In the case of a motor, when the supply power is removed, the motor becomes a generator with the polarity reversed. The flyback diode shorts out this reverse voltage generated by the motor acting as a generator. As a side benefit, this shorting out of the reverse voltage dynamically slows the motor turned generator more quickly than free spinning down.
Unfortunately what you have just described is utter nonsense. May I recommend you do some study on the subject and then come back with an apology?
What you have done, is to confuse a motor with a simple inductor. I did attempt to explain this in my posting #10 but do not have the time to go into more detail on the behaviour of the motor to you. Please go and research it but you
may find clues from the following.
My concern is that you now have
thoroughly muddled the OP.
What i noticed when I soldered and reconnected the motor to the diodes in parallel and hooked it up to the power supply( After setting the max current/constant current to 4.8 amps), that my power supply only spikes above 4 amps when i first hook it up, then levels off to 2.5 amps after a second.
What you have described is the "stall current". The "back EMF" of a motor when spinning appears as a voltage of the
same polarity as that used to make it spin.

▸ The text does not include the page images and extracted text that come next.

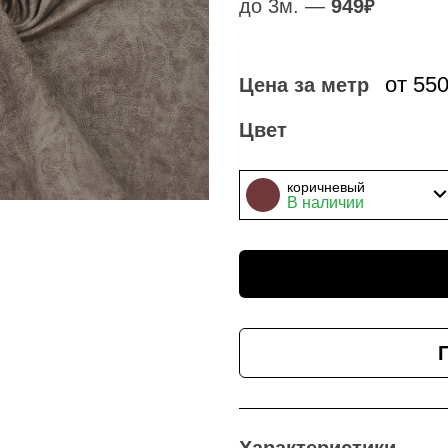
до 3м. —
949
₽
от 55
Цена за метр
Цвет
коричневый
В наличии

Consider it like a "battery" inside the motor and like connecting two batteries of the same voltage in parallel with the
same polarity, when there is no difference between them, no current will flow in either direction. Only when one is slightly less will some current flow
into that one.
So when the motor is stopped, it has no "back EMF" so the current is limited
only by the winding resistance -
nothing else. As the motor starts, the current reduces
in proportion to the speed of the motor as that determines the back EMF. As I explained above, if the motor were "perfect" and unloaded, it would speed up until the back EMF was exactly the same as the applied voltage and
no current would flow.
In practice, it is unable to do so due to loading, including friction in the bearings and the commutator (which is quite significant in small motors)
and hysteritic losses in the armature iron and windings, so it draws a minimum current unloaded, while putting a load on it causes the current to rise to some proportionate figure between the unloaded and the stall current.
1) Is the reason there is a current spike on startup because the inductor is resisting current flow? I get that inductors try to keep the current from changing by applying its own force, im just not sure why there is a sudden spike on startup? ( On turning the motor off it makes sense to me why the would be a large current spike because there is built up energy in the form of a magnetic field.
Well there is where Steve has managed to confuse you further. The inductor does not resist current
flow, it resists a
change in current flow. Connecting an inductor to a power supply causes a
slow rise in the current until the maximum limited by the circuit resistance, including the winding resistance in the inductor itself.
2) I am trying to learn more about flywheel diodes and what makes the diode work harder(more heat given off), Is it when power is being supplied and it is blocking current in the reverse direction? Or is it when the power is removed and the large current spike travels forward bias through the coil and diode and around and around again?
The converse is when you attempt to disconnect the inductor. Again there is
no spike of
current whatsoever. If (with a diode,) you provide a path for the current to continue, then the current
slowly decreases to nothing. The law of induction is that how fast it decreases depends on the voltage across it; if you cause the current to decrease very rapidly by completely opening the circuit, then it will generate a correspondingly high voltage, in fact
whatever voltage is necessary to maintain the current momentarily flowing either by causing breakthrough in any component connected across it or else by breaking down the insulation, even the insulation of the
air across the terminals where it is switched off.
If however, you have a diode across it which conducts at less than a volt, then it does not
need to generate any more than that voltage and the current reduces quite slowly. In fact, the diode as such does not "work hard" at all - it only conducts that current between the time the supply is cut off and the current falls away to zero, the current is
never greater that what was flowing in the inductor just before the disconnection. So in either case, the
current in no way "surges"; it only reduces from the previous level. What
does "surge" is the voltage.
And a reminder - this refers to an inductor,
not a motor. The two are quite different.